[Document understanding data]
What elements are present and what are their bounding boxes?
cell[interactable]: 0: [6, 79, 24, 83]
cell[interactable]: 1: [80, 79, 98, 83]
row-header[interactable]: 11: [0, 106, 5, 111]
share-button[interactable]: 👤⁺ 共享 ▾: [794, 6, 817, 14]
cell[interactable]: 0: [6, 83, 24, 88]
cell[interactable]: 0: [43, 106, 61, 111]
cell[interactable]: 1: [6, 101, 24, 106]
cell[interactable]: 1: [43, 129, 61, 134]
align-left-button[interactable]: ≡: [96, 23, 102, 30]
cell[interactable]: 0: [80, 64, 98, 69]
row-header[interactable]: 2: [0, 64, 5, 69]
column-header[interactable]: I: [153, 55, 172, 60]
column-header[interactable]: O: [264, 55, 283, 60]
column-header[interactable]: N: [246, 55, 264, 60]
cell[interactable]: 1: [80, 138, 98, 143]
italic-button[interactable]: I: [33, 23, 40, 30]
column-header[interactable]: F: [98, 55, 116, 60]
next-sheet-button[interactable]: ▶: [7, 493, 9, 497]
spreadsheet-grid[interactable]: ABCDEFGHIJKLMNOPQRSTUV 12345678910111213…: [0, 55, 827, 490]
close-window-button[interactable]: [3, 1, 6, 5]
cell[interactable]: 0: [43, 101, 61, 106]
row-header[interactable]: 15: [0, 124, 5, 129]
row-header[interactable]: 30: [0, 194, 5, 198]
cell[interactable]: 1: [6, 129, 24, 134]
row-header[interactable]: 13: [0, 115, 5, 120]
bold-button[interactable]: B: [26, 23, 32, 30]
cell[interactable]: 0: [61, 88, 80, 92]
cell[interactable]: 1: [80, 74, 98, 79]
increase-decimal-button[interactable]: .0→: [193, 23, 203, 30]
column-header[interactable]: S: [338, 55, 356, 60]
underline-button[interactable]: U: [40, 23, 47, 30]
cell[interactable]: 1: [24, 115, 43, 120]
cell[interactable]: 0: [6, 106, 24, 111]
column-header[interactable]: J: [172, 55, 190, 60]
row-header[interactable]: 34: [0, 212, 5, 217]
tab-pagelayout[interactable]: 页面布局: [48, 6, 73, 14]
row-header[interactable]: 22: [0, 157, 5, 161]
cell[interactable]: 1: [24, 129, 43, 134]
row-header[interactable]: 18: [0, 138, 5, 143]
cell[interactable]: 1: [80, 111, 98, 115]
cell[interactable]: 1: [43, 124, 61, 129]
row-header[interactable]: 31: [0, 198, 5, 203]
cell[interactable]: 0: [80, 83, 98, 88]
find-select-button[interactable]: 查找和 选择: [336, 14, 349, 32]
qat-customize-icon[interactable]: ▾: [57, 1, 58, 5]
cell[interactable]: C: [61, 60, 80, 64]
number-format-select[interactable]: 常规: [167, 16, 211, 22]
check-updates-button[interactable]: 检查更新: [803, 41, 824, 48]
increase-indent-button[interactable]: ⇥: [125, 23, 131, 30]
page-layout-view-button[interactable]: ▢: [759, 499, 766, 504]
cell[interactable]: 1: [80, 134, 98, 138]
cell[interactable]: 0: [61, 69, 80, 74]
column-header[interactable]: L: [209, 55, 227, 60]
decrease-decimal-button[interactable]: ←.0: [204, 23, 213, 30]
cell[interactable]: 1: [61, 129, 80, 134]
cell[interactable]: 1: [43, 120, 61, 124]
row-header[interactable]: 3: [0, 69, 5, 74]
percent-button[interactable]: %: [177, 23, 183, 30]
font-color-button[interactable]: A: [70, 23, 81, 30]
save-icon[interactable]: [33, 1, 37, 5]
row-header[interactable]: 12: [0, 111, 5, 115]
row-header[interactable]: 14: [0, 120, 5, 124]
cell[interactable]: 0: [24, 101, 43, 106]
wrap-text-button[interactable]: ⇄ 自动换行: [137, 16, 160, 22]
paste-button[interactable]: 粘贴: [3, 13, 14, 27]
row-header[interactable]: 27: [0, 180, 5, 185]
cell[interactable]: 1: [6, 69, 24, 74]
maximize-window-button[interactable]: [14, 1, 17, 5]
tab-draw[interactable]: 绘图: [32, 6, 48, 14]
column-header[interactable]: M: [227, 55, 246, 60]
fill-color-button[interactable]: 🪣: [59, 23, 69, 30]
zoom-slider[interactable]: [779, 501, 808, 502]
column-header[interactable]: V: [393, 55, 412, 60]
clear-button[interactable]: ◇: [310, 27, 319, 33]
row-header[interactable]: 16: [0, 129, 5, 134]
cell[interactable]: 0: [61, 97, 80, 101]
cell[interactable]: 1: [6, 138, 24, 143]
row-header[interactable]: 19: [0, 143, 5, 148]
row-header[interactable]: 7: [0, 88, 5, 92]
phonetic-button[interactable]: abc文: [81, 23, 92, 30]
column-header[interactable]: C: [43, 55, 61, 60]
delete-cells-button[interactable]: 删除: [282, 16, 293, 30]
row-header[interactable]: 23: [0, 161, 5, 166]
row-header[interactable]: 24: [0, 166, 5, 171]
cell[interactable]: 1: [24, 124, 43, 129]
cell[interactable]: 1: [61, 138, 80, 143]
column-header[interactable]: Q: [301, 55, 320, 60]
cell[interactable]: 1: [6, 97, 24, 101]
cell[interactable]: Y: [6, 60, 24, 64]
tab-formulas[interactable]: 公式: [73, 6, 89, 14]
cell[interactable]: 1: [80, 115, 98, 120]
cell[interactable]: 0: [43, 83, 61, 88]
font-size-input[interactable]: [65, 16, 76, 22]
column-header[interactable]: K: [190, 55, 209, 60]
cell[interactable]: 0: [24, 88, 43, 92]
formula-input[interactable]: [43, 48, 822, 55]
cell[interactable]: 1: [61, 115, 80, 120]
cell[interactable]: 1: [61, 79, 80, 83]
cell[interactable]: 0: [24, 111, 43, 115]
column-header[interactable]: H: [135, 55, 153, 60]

Exercise description:
Every line of the entries above that includes "decimal" should be copied.

Worked solution:
increase-decimal-button[interactable]: .0→: [193, 23, 203, 30]
decrease-decimal-button[interactable]: ←.0: [204, 23, 213, 30]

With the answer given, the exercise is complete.